Es tan simple que duele, desgarra. Pero hay algo que falta, hay un dato, un trozo, una pieza que no encaja. No es todo tan sencillo, incluso a veces la mente y la razón se nos aparece como una mutación cruel, que nos lleva a la infelicidad. Esa libertad de pensamiento, esa autonomía para poder juzgar la justicia de la naturaleza, sin poder cambiar aquello que no nos parezca aceptable. Sigue siendo contradictorio. El ser nos otorga a Libertad pero nos amarra con ella en el ocaso. Condenados a observar la fuerza creadora y destructiva del propio universo, que baila junto con su amigo El Azar para asesinar. Condenador a juzgarlo, y a sufrir su falta de legitimidad, sin poder ni si quiera no inmiscuirte; pero, a su vez, sin poder adentrarte al máximo y cambiar la esencia de las cosas. Al fin y al cabo, es necesaria. Al fin y al cabo, implica estabilidad, seguridad, placer para tu persona, porque te da la vida. ¿No?

domingo, 9 de marzo de 2014

Continuará en profundidad...

Si todo lo que podemos crear,  pensar… todo lo que pretendidamente sale de nosotros, de nuestra razón; tiene que seguir las leyes de la lógica (pues nuestra mente, que es la que crea, está basada en ellas, en este principio de no-contradicción), y siendo estas leyes universales para todos… ¿no sería igual de lógico pensar que “la justicia”, concepto humano en toda regla, sigue la lógica y por tanto es universal? ¿Y no es aún más razonable pensar que, como para la lógica no hay distinciones y es humana, el único principio base, el único pilar, que sigue la justicia es la igualdad entre todos los seres humanos? ¿Qué una acción será justa siempre y cuanto se PARTA de las mismas condiciones y se LLEGUE a unas condiciones de misma igualdad? ¿Y que, si ha habido problemas en cuanto a la legitimidad de una acción, no será porque no se ha contado con la premisa de “empezar con las mismas condiciones” o, simplemente,  no se ha llegado a la igualdad de condiciones?

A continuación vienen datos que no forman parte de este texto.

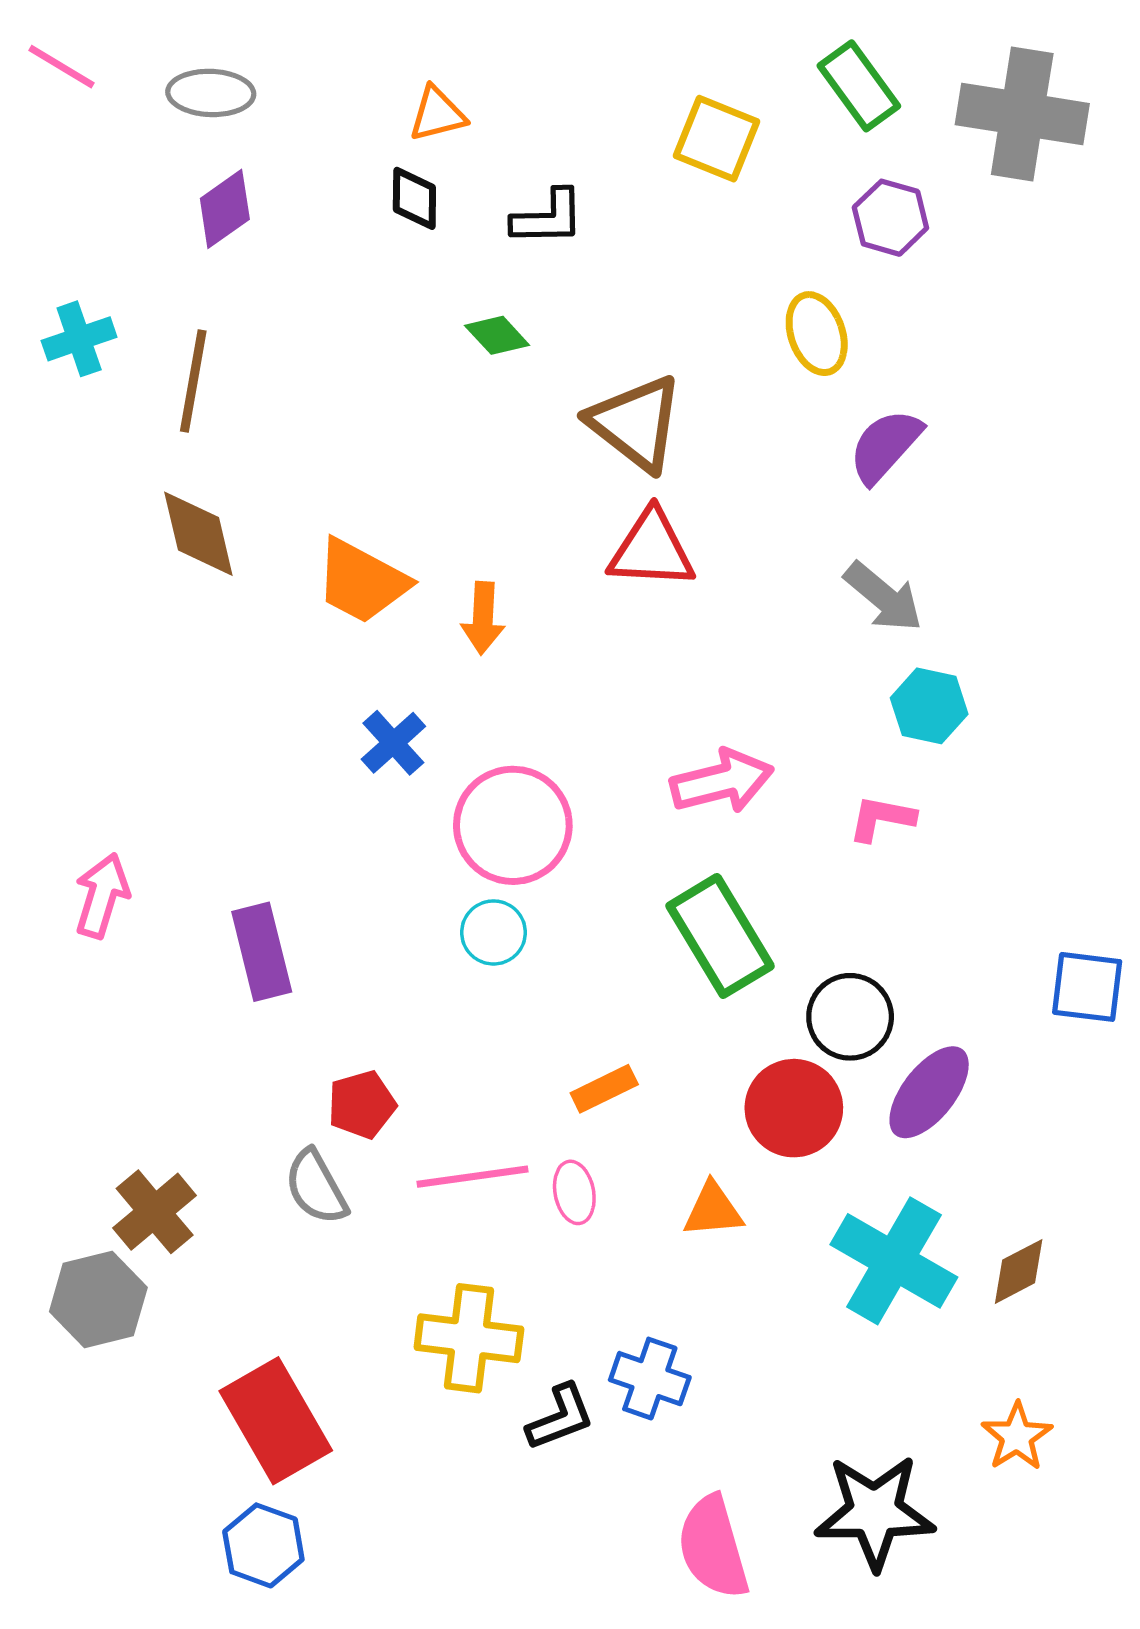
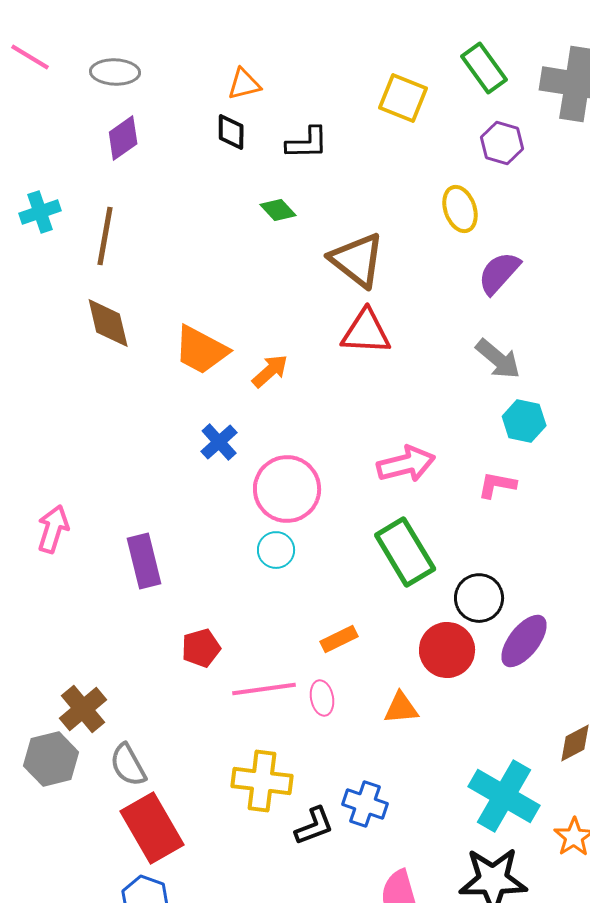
orange arrow: (483, 618) -> (270, 371), turned -135
gray semicircle: (316, 1187) -> (128, 765), moved
cyan cross: (894, 1261) -> (504, 796), moved

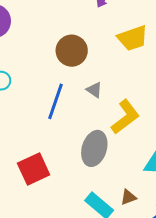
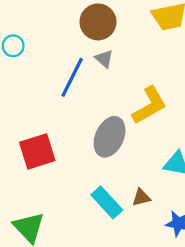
gray triangle: (94, 90) -> (104, 59), moved

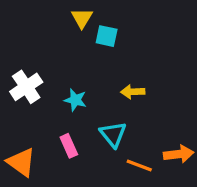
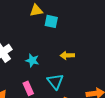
yellow triangle: (82, 18) -> (36, 10), turned 48

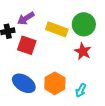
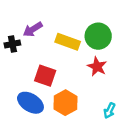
red square: (27, 45) -> (45, 76), moved
cyan arrow: (81, 90) -> (109, 111), moved

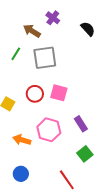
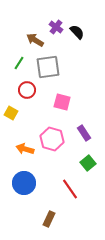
black semicircle: (88, 29) -> (77, 32), moved
red circle: (35, 94) -> (27, 90), moved
blue circle: (21, 174) -> (24, 183), size x1.5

POR ESTO EL CAPITALISMO NO ES JUSTO. Este se basa en el principio de que todos tenemos las mismas posibilidades, pero, ¿acaso para crear una empresa, para dejar de trabajar para alguien a parte de para ti mismo, no se necesita un dinero que invertir? ¿Acaso no hay personas que, desde un principio, han partido de unas condiciones superiores a otros? ¿Por nada? ¿Sin dar nada a cambio que avalara esa condición? ¿Sin un esfuerzo previo?